• **PROBLEM STATEMENT**
What is needed here is a verbatim copy of the records that follow.

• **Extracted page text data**
--- START ---

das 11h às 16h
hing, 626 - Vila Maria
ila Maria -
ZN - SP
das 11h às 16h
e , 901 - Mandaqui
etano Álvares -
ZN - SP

--- END ---

• **ANSWER TO THIS PROBLEM**
das 11h às 16h
hing, 626 - Vila Maria
ila Maria -
ZN - SP
das 11h às 16h
e , 901 - Mandaqui
etano Álvares -
ZN - SP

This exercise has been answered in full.